- Born: 1962 (age 63–64) Paphos, Cyprus
- Education: Trent Polytechnic, Royal College of Art
- Occupation: Artist
- Known for: illustrations, papercutting, screenprinting

= Rob Ryan (artist) =

British visual artist (born 1962)

Rob Ryan (born 1962) is a British visual artist who specialises in papercutting and screen-printing. He is known for his detailed paper cut outs. His artwork has featured in Vogue, Elle, and Stylist. He has also collaborated with fashion designer Paul Smith.
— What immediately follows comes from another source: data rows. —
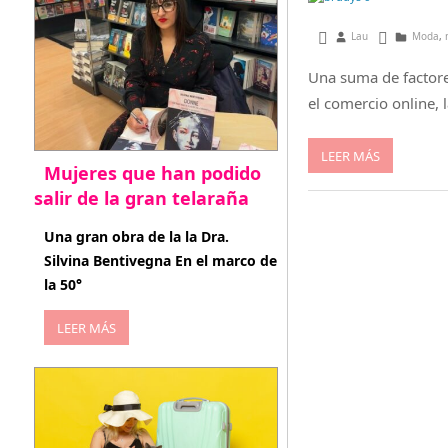
agosto 23, 2014
Lau
Moda
,
Una suma de factores
el comercio online,
LEER MÁS
Mujeres que han podido
salir de la gran telaraña
abril 29, 2026
Una gran obra de la la Dra.
Silvina Bentivegna En el marco de
la 50°
LEER MÁS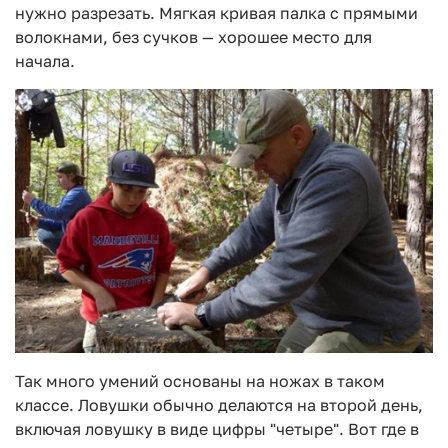
нужно разрезать. Мягкая кривая палка с прямыми
волокнами, без сучков — хорошее место для
начала.
Так много умений основаны на ножах в таком
классе. Ловушки обычно делаются на второй день,
включая ловушку в виде цифры "четыре". Вот где в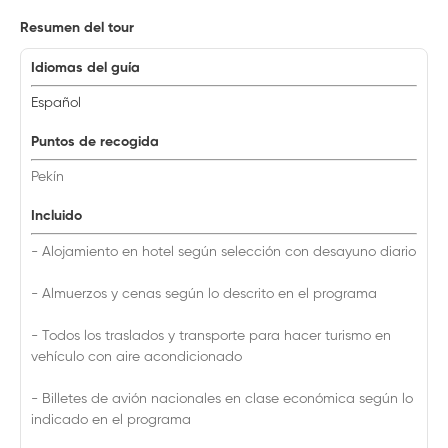
Resumen del tour
Idiomas del guía
Español
Puntos de recogida
Pekín
Incluido
- Alojamiento en hotel según selección con desayuno diario
- Almuerzos y cenas según lo descrito en el programa
- Todos los traslados y transporte para hacer turismo en
vehículo con aire acondicionado
- Billetes de avión nacionales en clase económica según lo
indicado en el programa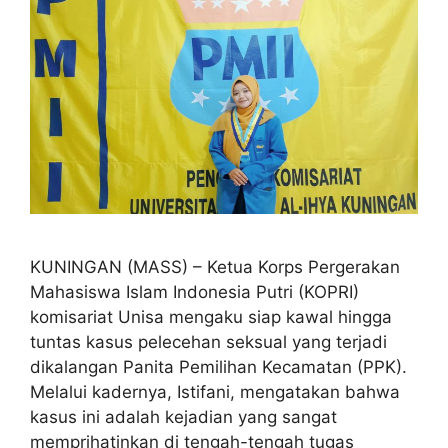
KUNINGAN (MASS) – Ketua Korps Pergerakan
Mahasiswa Islam Indonesia Putri (KOPRI)
komisariat Unisa mengaku siap kawal hingga
tuntas kasus pelecehan seksual yang terjadi
dikalangan Panita Pemilihan Kecamatan (PPK).
Melalui kadernya, Istifani, mengatakan bahwa
kasus ini adalah kejadian yang sangat
memprihatinkan di tengah-tengah tugas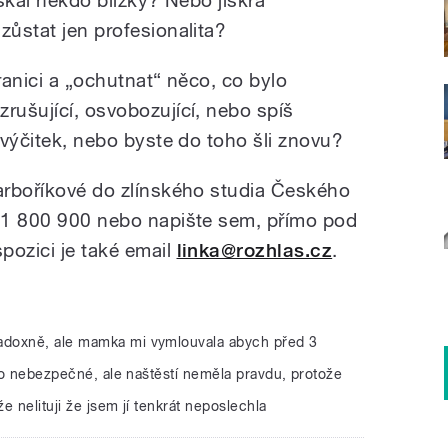
zůstat jen profesionalita?
hranici a „ochutnat“ něco, co bylo
rušující, osvobozující, nebo spíš
t výčitek, nebo byste do toho šli znovu?
Barboříkové do zlínského studia Českého
731 800 900 nebo napište sem, přímo pod
ispozici je také email
linka@rozhlas.cz
.
radoxně, ale mamka mi vymlouvala abych před 3
 to nebezpečné, ale naštěstí neměla pravdu, protože
e nelituji že jsem jí tenkrát neposlechla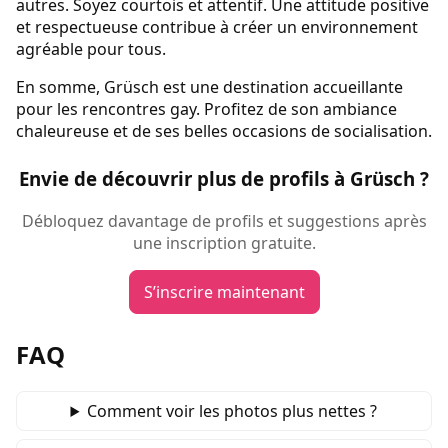
autres. Soyez courtois et attentif. Une attitude positive
et respectueuse contribue à créer un environnement
agréable pour tous.
En somme, Grüsch est une destination accueillante
pour les rencontres gay. Profitez de son ambiance
chaleureuse et de ses belles occasions de socialisation.
Envie de découvrir plus de profils à Grüsch ?
Débloquez davantage de profils et suggestions après
une inscription gratuite.
S’inscrire maintenant
FAQ
Comment voir les photos plus nettes ?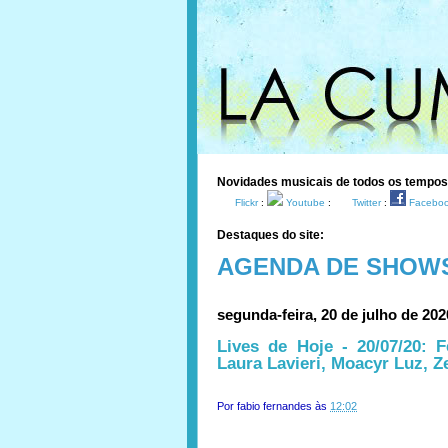
Novidades musicais de todos os tempo
Flickr
:
Youtube
:
Twitter
:
Facebo
Destaques do site:
AGENDA DE SHOW
segunda-feira, 20 de julho de 202
Lives de Hoje - 20/07/20: F
Laura Lavieri, Moacyr Luz, Z
Por
fabio fernandes
às
12:02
Ryan was elected Master of the Art Workers' Guild for 2024.

Ryan has illustrated book and album covers, including John Connolly's novel The Book of Lost Things, Erasure's album Nightbird, Louis de Bernières short-story collection Notwithstanding and Dara Horn's novel The World to Come. His first book, This Is for You, was published in October 2007 by Hodder & Stoughton; it consists of a fairy tale told through his paper cut-out art and explores themes of love and loneliness. Ryan also creates the Global Gift greeting cards for the charity Trocaire.

==Education==
Ryan studied at Trent Polytechnic and has a Master of Arts in printmaking from the Royal College of Art. He graduated from the Royal College of Art in 1987.

==Personal life==
Ryan was born in 1962 in Cyprus in Paphos to Irish parents Doris and Buddy Ryan who divorced in 1966. He is the youngest of three brothers and his father was an RAF mess hall officer.

He currently works from his studio in London, where he lives with his wife and two daughters.